FRIDAY, Nov. 5 (HealthDay News) -- Vitamin E supplementation appears to be associated with a 10 percent reduction in the risk for ischemic stroke but a 22 percent increase in the risk for hemorrhagic stroke, according to research published Nov. 4 in BMJ.
Markus Schurks, M.D., of Brigham and Women's Hospital in Boston, and colleagues conducted a meta-analysis of nine randomized, placebo-controlled trials including 118,765 participants (59,357 randomized to vitamin E and 59,408 to placebo) to evaluate the impact of vitamin E on incident total, ischemic, and hemorrhagic stroke.

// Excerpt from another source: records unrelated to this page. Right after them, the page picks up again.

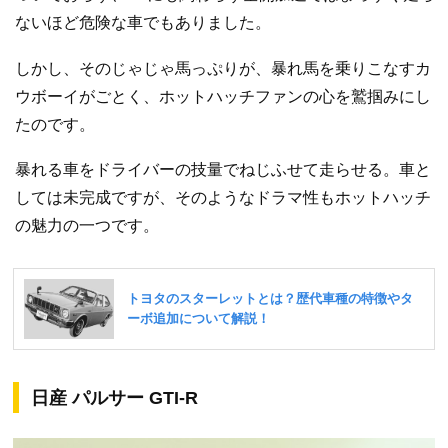
ないほど危険な車でもありました。
しかし、そのじゃじゃ馬っぷりが、暴れ馬を乗りこなすカ
ウボーイがごとく、ホットハッチファンの心を鷲掴みにし
たのです。
暴れる車をドライバーの技量でねじふせて走らせる。車と
しては未完成ですが、そのようなドラマ性もホットハッチ
の魅力の一つです。
日産 パルサー GTI-R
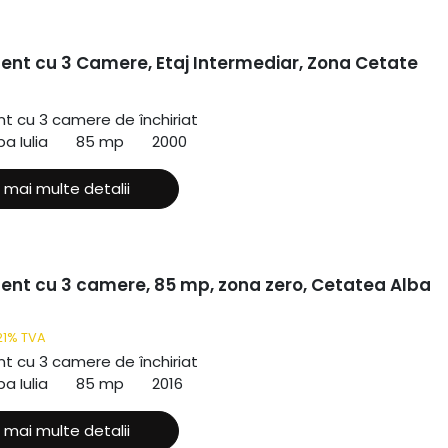
nt cu 3 Camere, Etaj Intermediar, Zona Cetate
 cu 3 camere de închiriat
a Iulia
85 mp
2000
 mai multe detalii
nt cu 3 camere, 85 mp, zona zero, Cetatea Alba
21% TVA
 cu 3 camere de închiriat
a Iulia
85 mp
2016
 mai multe detalii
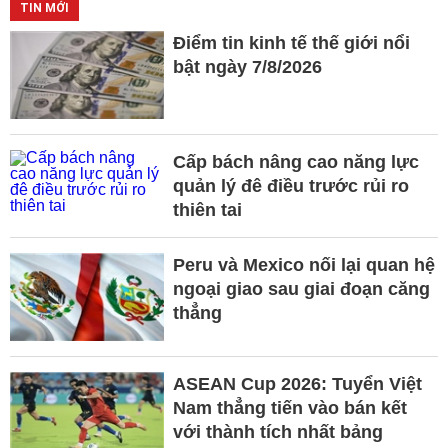
TIN MỚI
Điểm tin kinh tế thế giới nổi
bật ngày 7/8/2026
Cấp bách nâng cao năng lực
quản lý đê điều trước rủi ro
thiên tai
Peru và Mexico nối lại quan hệ
ngoại giao sau giai đoạn căng
thẳng
ASEAN Cup 2026: Tuyển Việt
Nam thẳng tiến vào bán kết
với thành tích nhất bảng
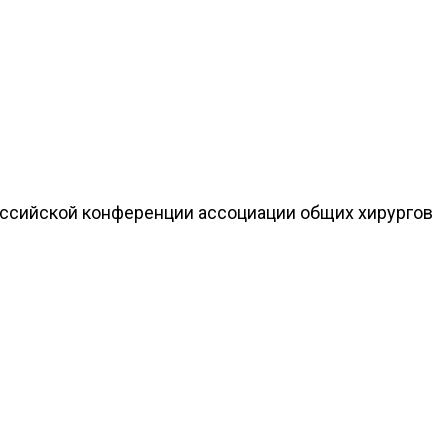
российской конференции ассоциации общих хирургов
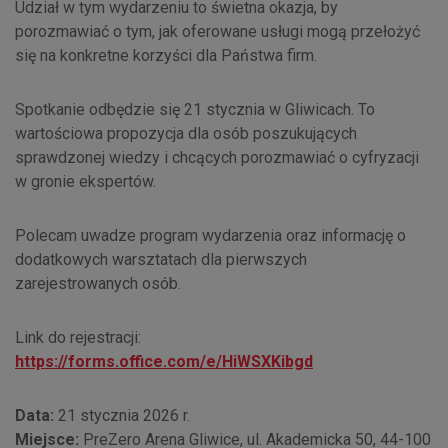
Udział w tym wydarzeniu to świetna okazja, by
porozmawiać o tym, jak oferowane usługi mogą przełożyć
się na konkretne korzyści dla Państwa firm.
Spotkanie odbędzie się 21 stycznia w Gliwicach. To
wartościowa propozycja dla osób poszukujących
sprawdzonej wiedzy i chcących porozmawiać o cyfryzacji
w gronie ekspertów.
Polecam uwadze program wydarzenia oraz informację o
dodatkowych warsztatach dla pierwszych
zarejestrowanych osób.
Link do rejestracji:
https://forms.office.com/e/HiWSXKibgd
Data:
21 stycznia 2026 r.
Miejsce:
PreZero Arena Gliwice, ul. Akademicka 50, 44-100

The researchers found that, in subjects taking vitamin E, the risk of ischemic stroke fell (pooled relative risk, 0.90), but the risk for hemorrhagic stroke increased (pooled relative risk, 1.22). They identified an absolute risk of one hemorrhagic stroke for every 1,250 people taking vitamin E, and avoidance of one ischemic stroke for every 476 people taking vitamin E.
"In this meta-analysis, vitamin E increased the risk for hemorrhagic stroke by 22 percent and reduced the risk of ischemic stroke by 10 percent. This differential risk pattern is obscured when looking at total stroke. Given the relatively small risk reduction of ischemic stroke and the generally more severe outcome of hemorrhagic stroke, indiscriminate widespread use of vitamin E should be cautioned against," the authors write.